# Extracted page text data
====

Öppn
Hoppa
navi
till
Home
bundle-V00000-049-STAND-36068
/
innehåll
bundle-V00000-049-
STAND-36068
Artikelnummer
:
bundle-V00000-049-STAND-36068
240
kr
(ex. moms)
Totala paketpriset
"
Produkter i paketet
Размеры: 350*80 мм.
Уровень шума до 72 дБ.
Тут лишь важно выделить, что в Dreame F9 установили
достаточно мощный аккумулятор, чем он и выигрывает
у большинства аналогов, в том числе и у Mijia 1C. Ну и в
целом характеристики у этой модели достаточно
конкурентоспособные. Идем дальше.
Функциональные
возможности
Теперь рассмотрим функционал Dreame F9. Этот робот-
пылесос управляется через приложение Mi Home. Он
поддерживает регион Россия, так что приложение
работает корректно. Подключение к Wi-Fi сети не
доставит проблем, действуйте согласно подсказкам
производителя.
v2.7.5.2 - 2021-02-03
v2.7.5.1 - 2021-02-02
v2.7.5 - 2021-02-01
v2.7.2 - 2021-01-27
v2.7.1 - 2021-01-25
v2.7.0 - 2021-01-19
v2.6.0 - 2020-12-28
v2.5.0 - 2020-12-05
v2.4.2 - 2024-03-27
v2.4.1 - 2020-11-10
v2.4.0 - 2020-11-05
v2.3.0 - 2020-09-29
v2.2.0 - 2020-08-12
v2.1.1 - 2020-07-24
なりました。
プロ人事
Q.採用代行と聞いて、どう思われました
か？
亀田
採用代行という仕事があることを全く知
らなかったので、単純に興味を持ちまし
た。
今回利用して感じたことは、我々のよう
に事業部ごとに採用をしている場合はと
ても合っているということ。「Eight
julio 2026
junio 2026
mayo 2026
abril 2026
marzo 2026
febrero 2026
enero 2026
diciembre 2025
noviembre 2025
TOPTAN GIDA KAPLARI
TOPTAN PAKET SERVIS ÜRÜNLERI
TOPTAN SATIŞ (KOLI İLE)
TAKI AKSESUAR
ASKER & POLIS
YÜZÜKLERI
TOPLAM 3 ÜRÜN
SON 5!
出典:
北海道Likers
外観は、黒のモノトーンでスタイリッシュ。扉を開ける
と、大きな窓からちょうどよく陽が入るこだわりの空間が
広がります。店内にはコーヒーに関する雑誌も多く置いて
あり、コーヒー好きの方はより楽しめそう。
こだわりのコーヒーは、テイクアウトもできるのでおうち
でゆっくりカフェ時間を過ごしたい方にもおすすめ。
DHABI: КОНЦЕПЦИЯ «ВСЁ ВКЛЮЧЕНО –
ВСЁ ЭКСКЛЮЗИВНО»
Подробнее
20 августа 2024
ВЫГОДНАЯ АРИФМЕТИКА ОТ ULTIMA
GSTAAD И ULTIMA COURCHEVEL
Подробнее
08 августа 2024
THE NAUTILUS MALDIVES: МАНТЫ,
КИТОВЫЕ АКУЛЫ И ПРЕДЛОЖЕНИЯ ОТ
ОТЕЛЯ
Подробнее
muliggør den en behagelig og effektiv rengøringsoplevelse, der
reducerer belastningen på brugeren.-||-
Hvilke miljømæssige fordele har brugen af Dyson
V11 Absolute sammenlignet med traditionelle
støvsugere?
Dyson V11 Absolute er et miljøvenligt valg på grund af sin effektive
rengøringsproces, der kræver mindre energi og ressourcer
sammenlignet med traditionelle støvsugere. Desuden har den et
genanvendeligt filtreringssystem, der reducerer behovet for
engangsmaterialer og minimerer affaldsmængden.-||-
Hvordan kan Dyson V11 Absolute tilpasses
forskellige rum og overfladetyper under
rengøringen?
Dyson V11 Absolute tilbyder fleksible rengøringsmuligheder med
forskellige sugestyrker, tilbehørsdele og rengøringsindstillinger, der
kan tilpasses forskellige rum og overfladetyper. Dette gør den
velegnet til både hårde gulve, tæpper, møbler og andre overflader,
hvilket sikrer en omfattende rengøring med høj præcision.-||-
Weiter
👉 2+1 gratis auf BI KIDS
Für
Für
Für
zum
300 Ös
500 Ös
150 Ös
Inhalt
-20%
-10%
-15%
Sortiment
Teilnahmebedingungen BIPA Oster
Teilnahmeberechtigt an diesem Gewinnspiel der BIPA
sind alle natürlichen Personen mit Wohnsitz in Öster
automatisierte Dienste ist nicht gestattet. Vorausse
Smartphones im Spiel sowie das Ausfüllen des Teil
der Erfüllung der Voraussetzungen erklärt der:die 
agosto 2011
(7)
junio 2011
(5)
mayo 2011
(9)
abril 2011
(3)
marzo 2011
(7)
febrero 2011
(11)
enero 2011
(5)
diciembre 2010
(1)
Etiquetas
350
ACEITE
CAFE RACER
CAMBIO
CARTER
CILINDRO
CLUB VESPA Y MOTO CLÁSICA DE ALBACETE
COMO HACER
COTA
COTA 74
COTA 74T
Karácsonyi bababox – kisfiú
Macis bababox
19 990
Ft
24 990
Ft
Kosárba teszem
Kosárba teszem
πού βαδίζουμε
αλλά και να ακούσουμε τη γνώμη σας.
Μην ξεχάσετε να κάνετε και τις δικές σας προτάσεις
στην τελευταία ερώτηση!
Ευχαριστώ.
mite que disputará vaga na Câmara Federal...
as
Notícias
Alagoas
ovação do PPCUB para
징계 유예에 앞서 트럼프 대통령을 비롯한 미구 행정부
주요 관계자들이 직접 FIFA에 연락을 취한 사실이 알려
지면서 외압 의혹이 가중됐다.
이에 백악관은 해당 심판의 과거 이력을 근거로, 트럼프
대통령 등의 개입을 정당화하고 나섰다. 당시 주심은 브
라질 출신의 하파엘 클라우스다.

====

Could you retype each record exactly as it appears?

# Result of the task
Öppn
Hoppa
navi
till
Home
bundle-V00000-049-STAND-36068
/
innehåll
bundle-V00000-049-
STAND-36068
Artikelnummer
:
bundle-V00000-049-STAND-36068
240
kr
(ex. moms)
Totala paketpriset
"
Produkter i paketet
Размеры: 350*80 мм.
Уровень шума до 72 дБ.
Тут лишь важно выделить, что в Dreame F9 установили
достаточно мощный аккумулятор, чем он и выигрывает
у большинства аналогов, в том числе и у Mijia 1C. Ну и в
целом характеристики у этой модели достаточно
конкурентоспособные. Идем дальше.
Функциональные
возможности
Теперь рассмотрим функционал Dreame F9. Этот робот-
пылесос управляется через приложение Mi Home. Он
поддерживает регион Россия, так что приложение
работает корректно. Подключение к Wi-Fi сети не
доставит проблем, действуйте согласно подсказкам
производителя.
v2.7.5.2 - 2021-02-03
v2.7.5.1 - 2021-02-02
v2.7.5 - 2021-02-01
v2.7.2 - 2021-01-27
v2.7.1 - 2021-01-25
v2.7.0 - 2021-01-19
v2.6.0 - 2020-12-28
v2.5.0 - 2020-12-05
v2.4.2 - 2024-03-27
v2.4.1 - 2020-11-10
v2.4.0 - 2020-11-05
v2.3.0 - 2020-09-29
v2.2.0 - 2020-08-12
v2.1.1 - 2020-07-24
なりました。
プロ人事
Q.採用代行と聞いて、どう思われました
か？
亀田
採用代行という仕事があることを全く知
らなかったので、単純に興味を持ちまし
た。
今回利用して感じたことは、我々のよう
に事業部ごとに採用をしている場合はと
ても合っているということ。「Eight
julio 2026
junio 2026
mayo 2026
abril 2026
marzo 2026
febrero 2026
enero 2026
diciembre 2025
noviembre 2025
TOPTAN GIDA KAPLARI
TOPTAN PAKET SERVIS ÜRÜNLERI
TOPTAN SATIŞ (KOLI İLE)
TAKI AKSESUAR
ASKER & POLIS
YÜZÜKLERI
TOPLAM 3 ÜRÜN
SON 5!
出典:
北海道Likers
外観は、黒のモノトーンでスタイリッシュ。扉を開ける
と、大きな窓からちょうどよく陽が入るこだわりの空間が
広がります。店内にはコーヒーに関する雑誌も多く置いて
あり、コーヒー好きの方はより楽しめそう。
こだわりのコーヒーは、テイクアウトもできるのでおうち
でゆっくりカフェ時間を過ごしたい方にもおすすめ。
DHABI: КОНЦЕПЦИЯ «ВСЁ ВКЛЮЧЕНО –
ВСЁ ЭКСКЛЮЗИВНО»
Подробнее
20 августа 2024
ВЫГОДНАЯ АРИФМЕТИКА ОТ ULTIMA
GSTAAD И ULTIMA COURCHEVEL
Подробнее
08 августа 2024
THE NAUTILUS MALDIVES: МАНТЫ,
КИТОВЫЕ АКУЛЫ И ПРЕДЛОЖЕНИЯ ОТ
ОТЕЛЯ
Подробнее
muliggør den en behagelig og effektiv rengøringsoplevelse, der
reducerer belastningen på brugeren.-||-
Hvilke miljømæssige fordele har brugen af Dyson
V11 Absolute sammenlignet med traditionelle
støvsugere?
Dyson V11 Absolute er et miljøvenligt valg på grund af sin effektive
rengøringsproces, der kræver mindre energi og ressourcer
sammenlignet med traditionelle støvsugere. Desuden har den et
genanvendeligt filtreringssystem, der reducerer behovet for
engangsmaterialer og minimerer affaldsmængden.-||-
Hvordan kan Dyson V11 Absolute tilpasses
forskellige rum og overfladetyper under
rengøringen?
Dyson V11 Absolute tilbyder fleksible rengøringsmuligheder med
forskellige sugestyrker, tilbehørsdele og rengøringsindstillinger, der
kan tilpasses forskellige rum og overfladetyper. Dette gør den
velegnet til både hårde gulve, tæpper, møbler og andre overflader,
hvilket sikrer en omfattende rengøring med høj præcision.-||-
Weiter
👉 2+1 gratis auf BI KIDS
Für
Für
Für
zum
300 Ös
500 Ös
150 Ös
Inhalt
-20%
-10%
-15%
Sortiment
Teilnahmebedingungen BIPA Oster
Teilnahmeberechtigt an diesem Gewinnspiel der BIPA
sind alle natürlichen Personen mit Wohnsitz in Öster
automatisierte Dienste ist nicht gestattet. Vorausse
Smartphones im Spiel sowie das Ausfüllen des Teil
der Erfüllung der Voraussetzungen erklärt der:die 
agosto 2011
(7)
junio 2011
(5)
mayo 2011
(9)
abril 2011
(3)
marzo 2011
(7)
febrero 2011
(11)
enero 2011
(5)
diciembre 2010
(1)
Etiquetas
350
ACEITE
CAFE RACER
CAMBIO
CARTER
CILINDRO
CLUB VESPA Y MOTO CLÁSICA DE ALBACETE
COMO HACER
COTA
COTA 74
COTA 74T
Karácsonyi bababox – kisfiú
Macis bababox
19 990
Ft
24 990
Ft
Kosárba teszem
Kosárba teszem
πού βαδίζουμε
αλλά και να ακούσουμε τη γνώμη σας.
Μην ξεχάσετε να κάνετε και τις δικές σας προτάσεις
στην τελευταία ερώτηση!
Ευχαριστώ.
mite que disputará vaga na Câmara Federal...
as
Notícias
Alagoas
ovação do PPCUB para
징계 유예에 앞서 트럼프 대통령을 비롯한 미구 행정부
주요 관계자들이 직접 FIFA에 연락을 취한 사실이 알려
지면서 외압 의혹이 가중됐다.
이에 백악관은 해당 심판의 과거 이력을 근거로, 트럼프
대통령 등의 개입을 정당화하고 나섰다. 당시 주심은 브
라질 출신의 하파엘 클라우스다.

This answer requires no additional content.